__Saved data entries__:
·····

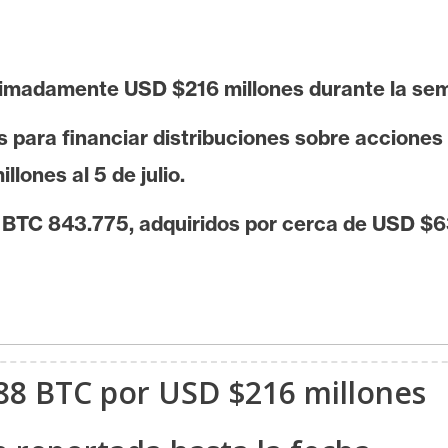
ximadamente USD $216 millones durante la se
s para financiar distribuciones sobre acciones
lones al 5 de julio.
e BTC 843.775, adquiridos por cerca de USD $6
588 BTC por USD $216 millones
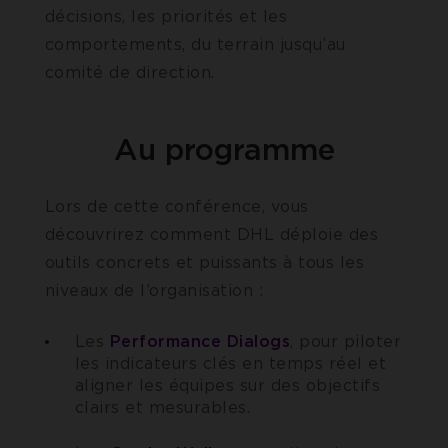
décisions, les priorités et les
comportements, du terrain jusqu’au
comité de direction.
Au programme
Lors de cette conférence, vous
découvrirez comment DHL déploie des
outils concrets et puissants à tous les
niveaux de l’organisation :
Les
Performance Dialogs
, pour piloter
les indicateurs clés en temps réel et
aligner les équipes sur des objectifs
clairs et mesurables.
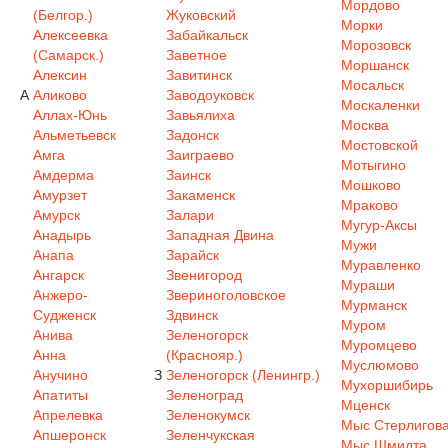
Мордово
(Белгор.)
Жуковский
Морки
Алексеевка
Забайкальск
Морозовск
(Самарск.)
Заветное
Моршанск
Алексин
Завитинск
Мосальск
А
Аликово
Заводоуковск
Москаленки
Аллах-Юнь
Завьялиха
Москва
Альметьевск
Задонск
Мостовской
Амга
Заиграево
Мотыгино
Амдерма
Заинск
Мошково
Амурзет
Закаменск
Мраково
Амурск
Залари
Мугур-Аксы
Анадырь
Западная Двина
Мужи
Анапа
Зарайск
Муравленко
Ангарск
Звенигород
Мураши
Анжеро-
Звериноголовское
Мурманск
Судженск
Здвинск
Муром
Анива
Зеленогорск
Муромцево
Анна
(Краснояр.)
Муслюмово
Анучино
З
Зеленогорск (Ленингр.)
Мухоршибирь
Апатиты
Зеленоград
Мценск
Апрелевка
Зеленокумск
Мыс Стерлигов
Апшеронск
Зеленчукская
Мыс Шмидта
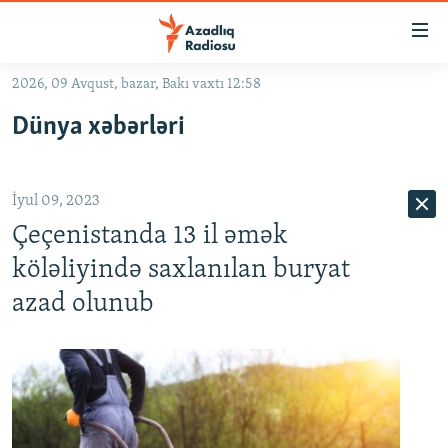
Keçid
linkləri
Əsas
2026, 09 Avqust, bazar, Bakı vaxtı 12:58
məzmuna
GÜNDƏM
Dünya xəbərləri
qayıt
#İZAHLA
Əsas
KORRUPSIOMETR
naviqasiyaya
İyul 09, 2023
qayıt
#ƏSLINDƏ
Axtarışa
Çeçenistanda 13 il əmək
FƏRQƏ BAX
keç
köləliyində saxlanılan buryat
QANUNI DOĞRU
azad olunub
ARAŞDIRMA
MULTIMEDIA
RADIO ARXIV
VIDEO
HAQQIMIZDA
FOTOQALEREYA
OXU ZALI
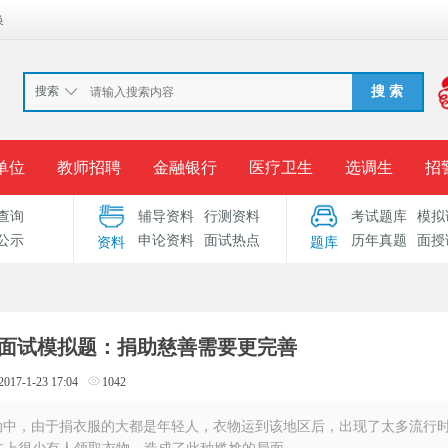
换
搜索
搜 索
单位
教师招聘
金融银行
医疗卫生
选调生
招
查询
辅导资料
行测资料
考试题库
模拟
报名入口
准考证打印
成绩查询
录用公示
考
公示
申论资料
面试热点
历年真题
面授
资料
题库
考试专题
服务中心
考试面试模拟题：捐助慈善需要更完善
2017-1-23 17:04
1042
中，由于捐衣服的大都是年轻人，衣物运到该地区后，出现了太多流行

·····

__THE TASK__: Strip the images and reproduce the remaining records precisely.

__EXERCISE RESULT__:
ximadamente USD $216 millones durante la se
s para financiar distribuciones sobre acciones
lones al 5 de julio.
e BTC 843.775, adquiridos por cerca de USD $6
588 BTC por USD $216 millones
décisions, les priorités et les
comportements, du terrain jusqu’au
comité de direction.
Au programme
Lors de cette conférence, vous
découvrirez comment DHL déploie des
outils concrets et puissants à tous les
niveaux de l’organisation :
Les
Performance Dialogs
, pour piloter
les indicateurs clés en temps réel et
aligner les équipes sur des objectifs
clairs et mesurables.
Мордово
(Белгор.)
Жуковский
Морки
Алексеевка
Забайкальск
Морозовск
(Самарск.)
Заветное
Моршанск
Алексин
Завитинск
Мосальск
А
Аликово
Заводоуковск
Москаленки
Аллах-Юнь
Завьялиха
Москва
Альметьевск
Задонск
Мостовской
Амга
Заиграево
Мотыгино
Амдерма
Заинск
Мошково
Амурзет
Закаменск
Мраково
Амурск
Залари
Мугур-Аксы
Анадырь
Западная Двина
Мужи
Анапа
Зарайск
Муравленко
Ангарск
Звенигород
Мураши
Анжеро-
Звериноголовское
Мурманск
Судженск
Здвинск
Муром
Анива
Зеленогорск
Муромцево
Анна
(Краснояр.)
Муслюмово
Анучино
З
Зеленогорск (Ленингр.)
Мухоршибирь
Апатиты
Зеленоград
Мценск
Апрелевка
Зеленокумск
Мыс Стерлигов
Апшеронск
Зеленчукская
Мыс Шмидта
Keçid
linkləri
Əsas
2026, 09 Avqust, bazar, Bakı vaxtı 12:58
məzmuna
GÜNDƏM
Dünya xəbərləri
qayıt
#İZAHLA
Əsas
KORRUPSIOMETR
naviqasiyaya
İyul 09, 2023
qayıt
#ƏSLINDƏ
Axtarışa
Çeçenistanda 13 il əmək
FƏRQƏ BAX
keç
köləliyində saxlanılan buryat
QANUNI DOĞRU
azad olunub
ARAŞDIRMA
MULTIMEDIA
RADIO ARXIV
VIDEO
HAQQIMIZDA
FOTOQALEREYA
OXU ZALI
换
搜索
搜 索
单位
教师招聘
金融银行
医疗卫生
选调生
招
查询
辅导资料
行测资料
考试题库
模拟
报名入口
准考证打印
成绩查询
录用公示
考
公示
申论资料
面试热点
历年真题
面授
资料
题库
考试专题
服务中心
考试面试模拟题：捐助慈善需要更完善
2017-1-23 17:04
1042
中，由于捐衣服的大都是年轻人，衣物运到该地区后，出现了太多流行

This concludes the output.